DATA FOR THIS EXERCISE:
***

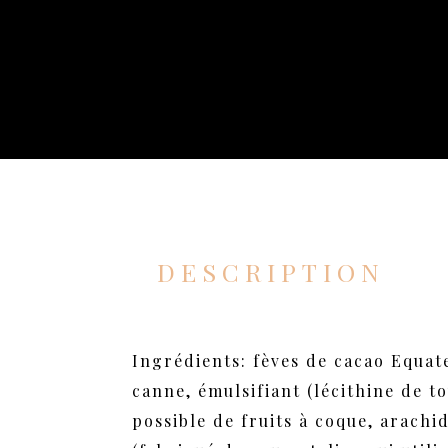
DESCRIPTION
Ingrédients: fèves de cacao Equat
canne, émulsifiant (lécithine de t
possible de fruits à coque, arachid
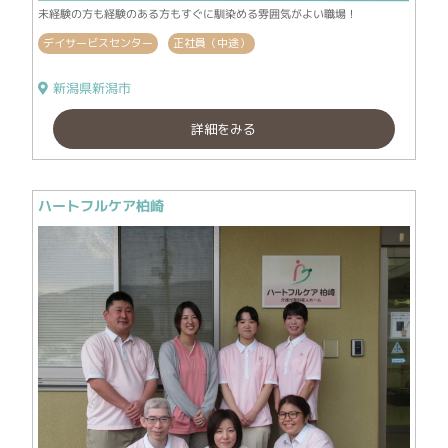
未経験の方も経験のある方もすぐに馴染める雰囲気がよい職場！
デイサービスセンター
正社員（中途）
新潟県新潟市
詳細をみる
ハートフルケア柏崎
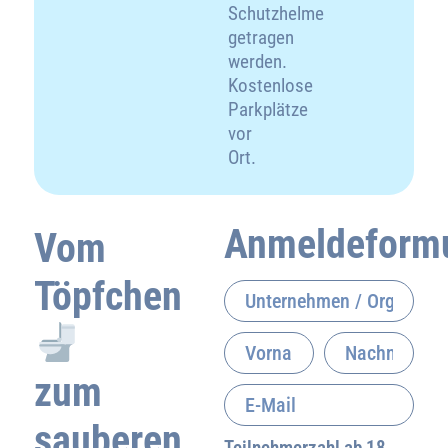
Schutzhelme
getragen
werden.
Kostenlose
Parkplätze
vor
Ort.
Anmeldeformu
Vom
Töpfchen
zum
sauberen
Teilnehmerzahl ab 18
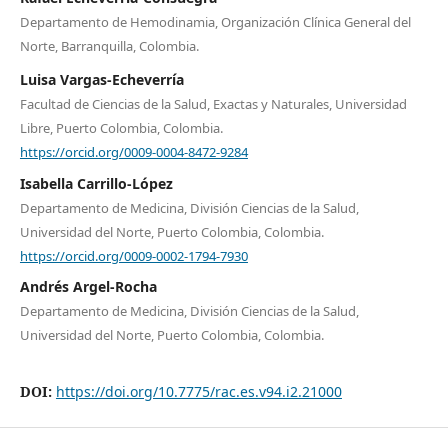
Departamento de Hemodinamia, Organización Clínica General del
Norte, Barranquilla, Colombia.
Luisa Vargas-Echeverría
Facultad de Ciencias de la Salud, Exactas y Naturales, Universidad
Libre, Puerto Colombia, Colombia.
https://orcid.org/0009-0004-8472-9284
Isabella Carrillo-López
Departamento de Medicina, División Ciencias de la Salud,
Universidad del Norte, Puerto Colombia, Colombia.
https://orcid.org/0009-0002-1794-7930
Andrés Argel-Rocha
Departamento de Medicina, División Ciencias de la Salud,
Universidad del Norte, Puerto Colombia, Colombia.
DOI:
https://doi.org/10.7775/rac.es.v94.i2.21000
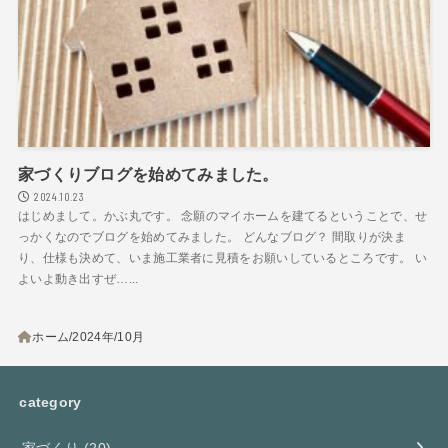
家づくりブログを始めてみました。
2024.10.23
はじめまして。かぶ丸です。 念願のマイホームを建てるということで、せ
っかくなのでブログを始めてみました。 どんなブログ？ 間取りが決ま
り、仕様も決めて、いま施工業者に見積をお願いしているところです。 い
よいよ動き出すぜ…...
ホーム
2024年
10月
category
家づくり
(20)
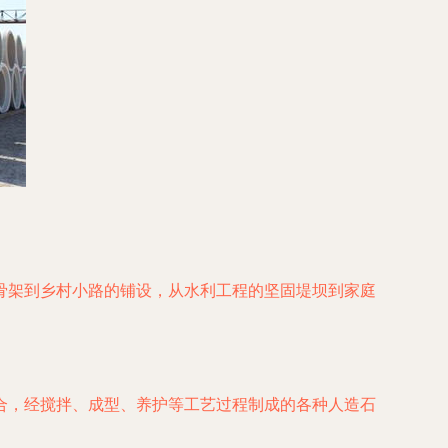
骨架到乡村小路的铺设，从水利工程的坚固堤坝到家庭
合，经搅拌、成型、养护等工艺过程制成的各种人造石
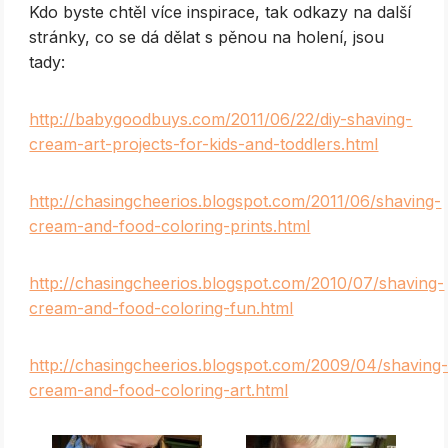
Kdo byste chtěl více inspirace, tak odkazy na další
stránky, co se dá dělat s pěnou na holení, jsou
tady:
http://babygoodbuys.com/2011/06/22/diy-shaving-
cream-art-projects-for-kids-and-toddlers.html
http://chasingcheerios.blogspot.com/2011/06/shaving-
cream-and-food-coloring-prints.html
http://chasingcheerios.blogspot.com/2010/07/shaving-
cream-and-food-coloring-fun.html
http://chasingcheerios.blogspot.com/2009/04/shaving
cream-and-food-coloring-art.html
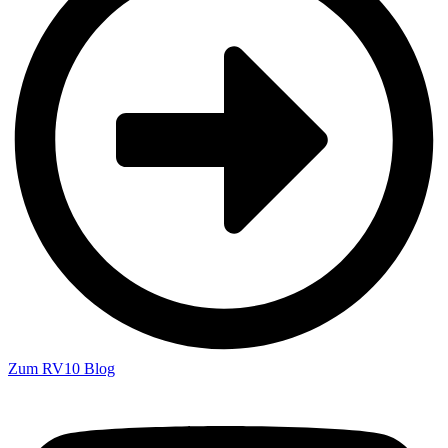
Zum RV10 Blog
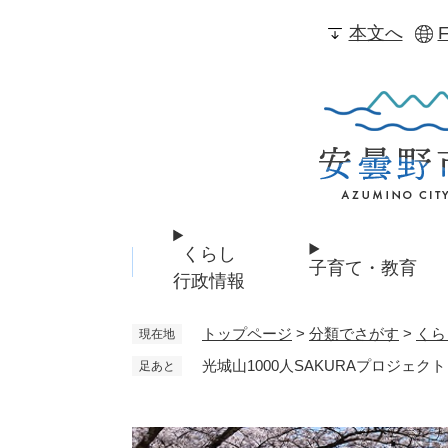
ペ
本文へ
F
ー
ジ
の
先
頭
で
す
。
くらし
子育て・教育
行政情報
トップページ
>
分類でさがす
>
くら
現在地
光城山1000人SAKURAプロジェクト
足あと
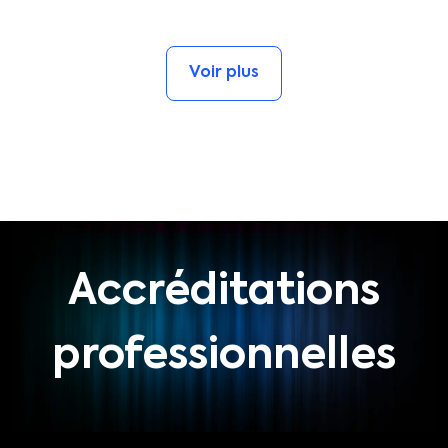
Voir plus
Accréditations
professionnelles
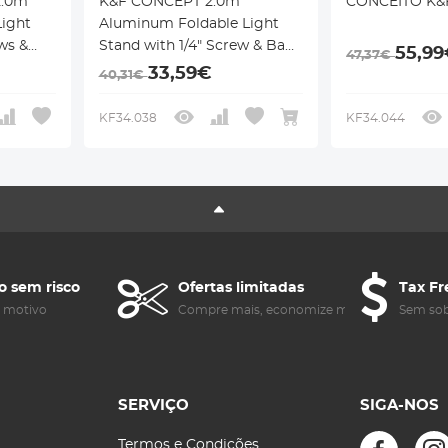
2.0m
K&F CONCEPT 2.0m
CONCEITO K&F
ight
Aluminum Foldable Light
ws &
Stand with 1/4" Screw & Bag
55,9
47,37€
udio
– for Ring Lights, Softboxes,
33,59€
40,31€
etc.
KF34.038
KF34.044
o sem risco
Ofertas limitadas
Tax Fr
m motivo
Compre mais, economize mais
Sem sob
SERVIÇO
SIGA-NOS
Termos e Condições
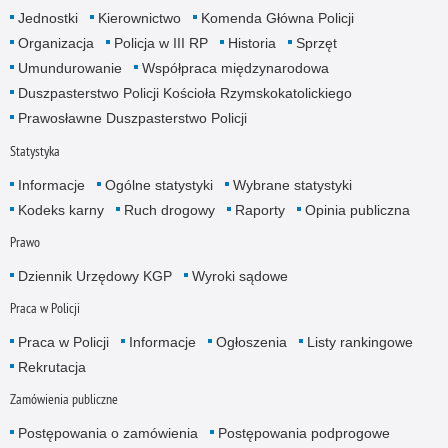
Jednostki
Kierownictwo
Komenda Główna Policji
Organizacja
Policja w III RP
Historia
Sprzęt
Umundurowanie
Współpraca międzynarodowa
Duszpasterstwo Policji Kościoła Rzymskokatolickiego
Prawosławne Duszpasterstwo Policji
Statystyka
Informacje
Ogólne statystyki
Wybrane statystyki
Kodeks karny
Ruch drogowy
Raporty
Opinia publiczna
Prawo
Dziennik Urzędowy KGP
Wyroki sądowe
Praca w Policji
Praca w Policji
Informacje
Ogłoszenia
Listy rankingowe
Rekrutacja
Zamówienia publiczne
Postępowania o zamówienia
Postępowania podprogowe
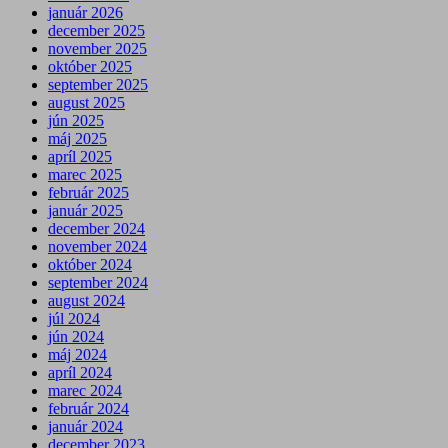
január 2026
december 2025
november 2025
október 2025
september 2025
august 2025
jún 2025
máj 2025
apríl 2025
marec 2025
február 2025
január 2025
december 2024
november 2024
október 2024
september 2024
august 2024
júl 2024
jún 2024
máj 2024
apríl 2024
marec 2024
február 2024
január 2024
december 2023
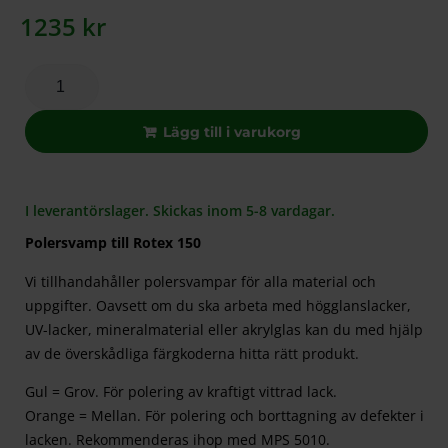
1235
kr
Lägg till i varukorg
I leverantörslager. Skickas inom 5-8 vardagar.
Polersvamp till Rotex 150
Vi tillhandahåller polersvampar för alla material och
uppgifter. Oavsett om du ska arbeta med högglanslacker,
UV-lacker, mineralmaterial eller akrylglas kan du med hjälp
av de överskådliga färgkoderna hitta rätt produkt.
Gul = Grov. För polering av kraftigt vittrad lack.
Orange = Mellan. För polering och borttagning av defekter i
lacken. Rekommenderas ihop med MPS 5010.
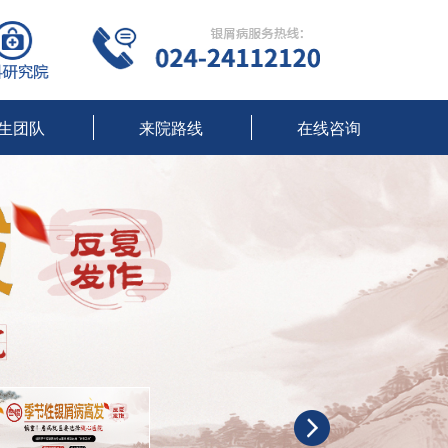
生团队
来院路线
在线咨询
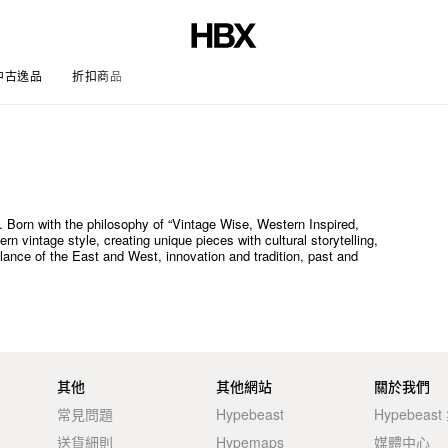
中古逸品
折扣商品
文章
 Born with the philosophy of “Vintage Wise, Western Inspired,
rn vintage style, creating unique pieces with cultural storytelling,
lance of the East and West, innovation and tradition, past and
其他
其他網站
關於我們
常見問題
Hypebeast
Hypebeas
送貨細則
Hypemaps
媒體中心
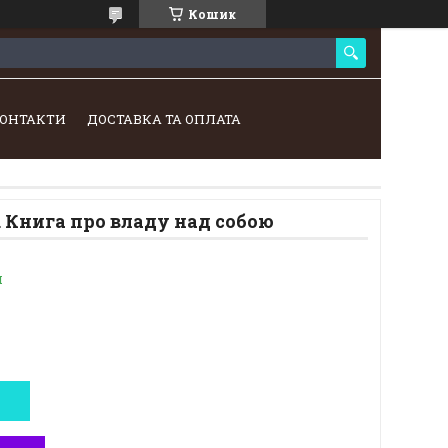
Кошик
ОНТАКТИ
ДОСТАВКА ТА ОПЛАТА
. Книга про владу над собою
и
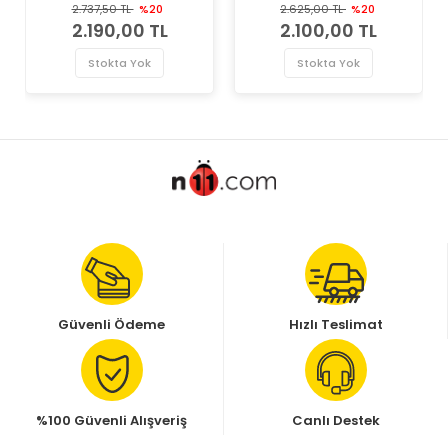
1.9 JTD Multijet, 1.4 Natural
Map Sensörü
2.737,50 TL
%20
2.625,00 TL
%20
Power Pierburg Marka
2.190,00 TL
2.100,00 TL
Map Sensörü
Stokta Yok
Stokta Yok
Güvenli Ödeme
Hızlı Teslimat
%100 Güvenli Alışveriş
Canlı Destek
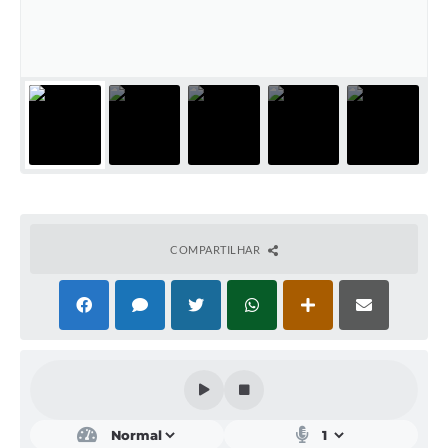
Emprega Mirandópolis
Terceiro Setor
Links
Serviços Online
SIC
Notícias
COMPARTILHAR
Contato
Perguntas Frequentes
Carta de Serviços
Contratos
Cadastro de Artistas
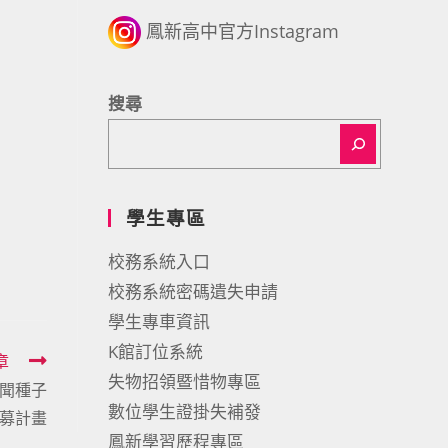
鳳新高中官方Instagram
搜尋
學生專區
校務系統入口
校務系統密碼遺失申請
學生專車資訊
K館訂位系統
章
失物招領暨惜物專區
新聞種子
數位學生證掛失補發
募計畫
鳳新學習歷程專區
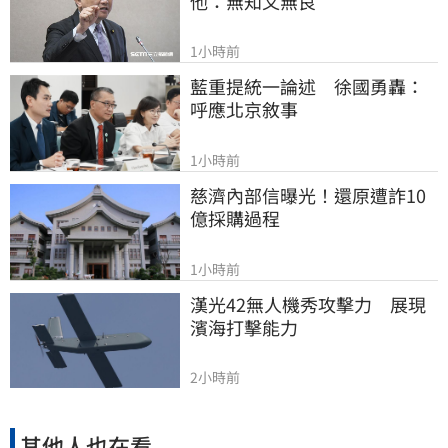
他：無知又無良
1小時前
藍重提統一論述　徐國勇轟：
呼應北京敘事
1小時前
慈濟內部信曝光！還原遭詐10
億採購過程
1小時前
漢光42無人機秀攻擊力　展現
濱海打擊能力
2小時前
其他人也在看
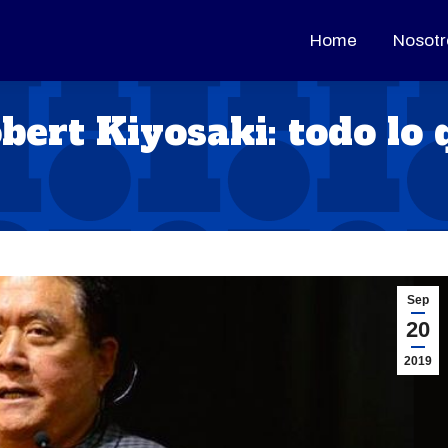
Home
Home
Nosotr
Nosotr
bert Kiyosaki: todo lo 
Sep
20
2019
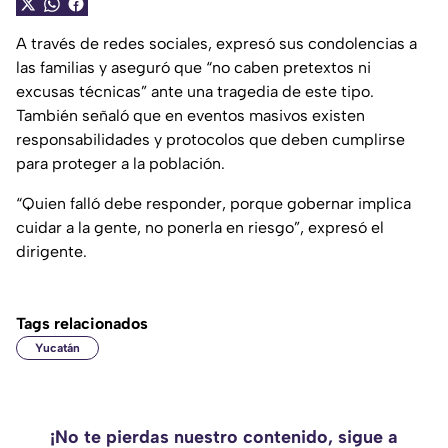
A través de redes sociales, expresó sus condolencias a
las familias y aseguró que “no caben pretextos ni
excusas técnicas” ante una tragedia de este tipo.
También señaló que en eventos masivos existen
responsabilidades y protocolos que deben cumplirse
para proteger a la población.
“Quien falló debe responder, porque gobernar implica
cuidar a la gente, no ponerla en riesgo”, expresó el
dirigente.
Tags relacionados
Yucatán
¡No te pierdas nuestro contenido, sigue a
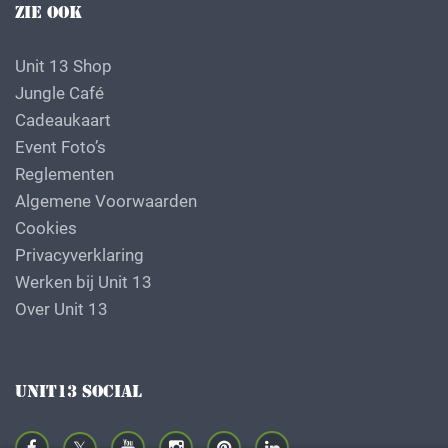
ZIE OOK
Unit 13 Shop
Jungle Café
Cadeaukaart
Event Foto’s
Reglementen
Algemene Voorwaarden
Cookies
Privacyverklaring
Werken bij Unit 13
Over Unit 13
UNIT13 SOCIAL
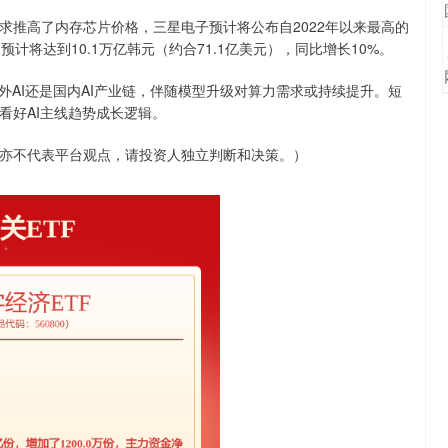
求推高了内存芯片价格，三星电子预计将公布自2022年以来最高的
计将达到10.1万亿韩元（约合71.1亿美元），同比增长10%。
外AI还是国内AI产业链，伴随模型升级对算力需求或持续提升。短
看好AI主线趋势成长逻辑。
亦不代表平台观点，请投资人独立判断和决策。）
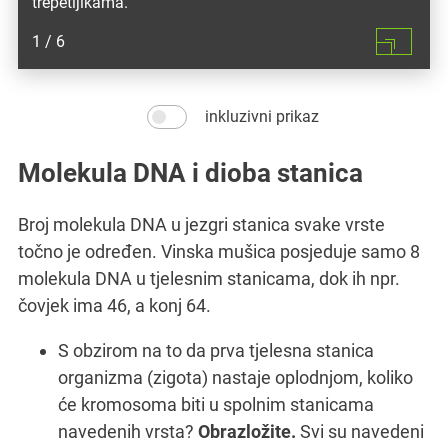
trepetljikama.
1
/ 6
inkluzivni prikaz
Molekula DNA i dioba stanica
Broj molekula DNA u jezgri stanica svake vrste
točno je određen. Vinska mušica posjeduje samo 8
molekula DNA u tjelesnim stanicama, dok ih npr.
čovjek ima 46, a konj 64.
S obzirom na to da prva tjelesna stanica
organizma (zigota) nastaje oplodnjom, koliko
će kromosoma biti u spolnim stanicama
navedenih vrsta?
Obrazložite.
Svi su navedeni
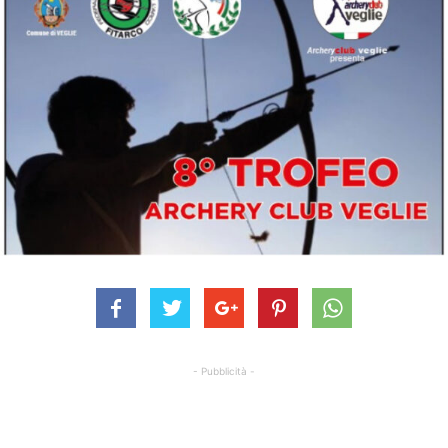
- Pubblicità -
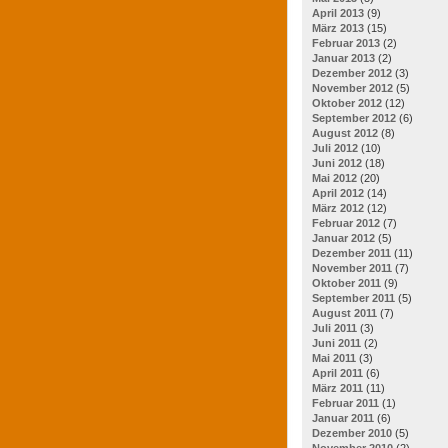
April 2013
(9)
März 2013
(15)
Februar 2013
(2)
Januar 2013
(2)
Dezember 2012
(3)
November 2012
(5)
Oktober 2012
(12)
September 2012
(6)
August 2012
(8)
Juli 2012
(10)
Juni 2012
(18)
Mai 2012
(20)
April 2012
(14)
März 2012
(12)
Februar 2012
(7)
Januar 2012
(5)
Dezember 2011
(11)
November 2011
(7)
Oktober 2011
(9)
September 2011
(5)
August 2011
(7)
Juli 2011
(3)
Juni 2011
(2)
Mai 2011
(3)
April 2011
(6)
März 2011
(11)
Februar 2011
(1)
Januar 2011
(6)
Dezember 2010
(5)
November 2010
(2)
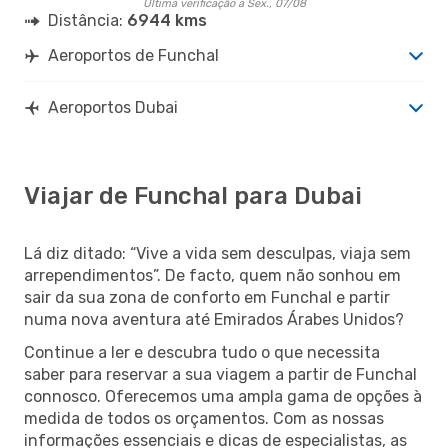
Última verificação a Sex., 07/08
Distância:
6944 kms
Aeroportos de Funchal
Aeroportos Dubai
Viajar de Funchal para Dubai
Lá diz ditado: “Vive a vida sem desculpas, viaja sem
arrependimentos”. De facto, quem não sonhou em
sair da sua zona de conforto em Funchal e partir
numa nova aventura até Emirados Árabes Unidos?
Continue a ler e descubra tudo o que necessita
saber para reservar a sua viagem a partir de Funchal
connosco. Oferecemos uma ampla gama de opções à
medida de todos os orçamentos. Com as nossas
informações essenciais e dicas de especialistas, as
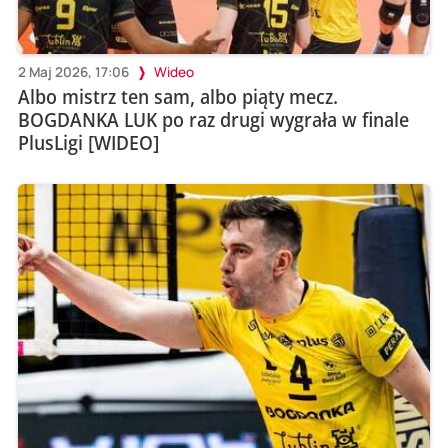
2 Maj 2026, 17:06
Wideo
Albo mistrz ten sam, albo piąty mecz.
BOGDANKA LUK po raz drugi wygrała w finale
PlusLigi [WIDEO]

***

WORK REQUEST:
All pictures are to be skipped. Output, word for word, the lines in the data above starting at the line containing "Postępowania o zamówienia" and ending at the line containing "A través de".

RESPONSE AREA:
Postępowania o zamówienia
Postępowania podprogowe
január 2026
december 2025
november 2025
október 2025
september 2025
august 2025
jún 2025
máj 2025
apríl 2025
marec 2025
február 2025
január 2025
december 2024
november 2024
október 2024
september 2024
august 2024
júl 2024
jún 2024
máj 2024
apríl 2024
marec 2024
február 2024
január 2024
december 2023
1235
kr
Lägg till i varukorg
I leverantörslager. Skickas inom 5-8 vardagar.
Polersvamp till Rotex 150
Vi tillhandahåller polersvampar för alla material och
uppgifter. Oavsett om du ska arbeta med högglanslacker,
UV-lacker, mineralmaterial eller akrylglas kan du med hjälp
av de överskådliga färgkoderna hitta rätt produkt.
Gul = Grov. För polering av kraftigt vittrad lack.
Orange = Mellan. För polering och borttagning av defekter i
lacken. Rekommenderas ihop med MPS 5010.
生团队
来院路线
在线咨询
中古逸品
折扣商品
文章
 Born with the philosophy of “Vintage Wise, Western Inspired,
rn vintage style, creating unique pieces with cultural storytelling,
lance of the East and West, innovation and tradition, past and
其他
其他網站
關於我們
常見問題
Hypebeast
Hypebeas
送貨細則
Hypemaps
媒體中心
Кошик
ОНТАКТИ
ДОСТАВКА ТА ОПЛАТА
. Книга про владу над собою
и
1.9 JTD Multijet, 1.4 Natural
Map Sensörü
2.737,50 TL
%20
2.625,00 TL
%20
Power Pierburg Marka
2.190,00 TL
2.100,00 TL
Map Sensörü
Stokta Yok
Stokta Yok
Güvenli Ödeme
Hızlı Teslimat
%100 Güvenli Alışveriş
Canlı Destek
Emprega Mirandópolis
Terceiro Setor
Links
Serviços Online
SIC
Notícias
COMPARTILHAR
Contato
Perguntas Frequentes
Carta de Serviços
Contratos
Cadastro de Artistas
鳳新高中官方Instagram
搜尋
學生專區
校務系統入口
校務系統密碼遺失申請
學生專車資訊
K館訂位系統
章
失物招領暨惜物專區
新聞種子
數位學生證掛失補發
募計畫
鳳新學習歷程專區
他：無知又無良
1小時前
藍重提統一論述　徐國勇轟：
呼應北京敘事
1小時前
慈濟內部信曝光！還原遭詐10
億採購過程
1小時前
漢光42無人機秀攻擊力　展現
濱海打擊能力
2小時前
其他人也在看
Home
Home
Nosotr
Nosotr
bert Kiyosaki: todo lo 
Sep
20
2019
A través de redes sociales, expresó sus condolencias a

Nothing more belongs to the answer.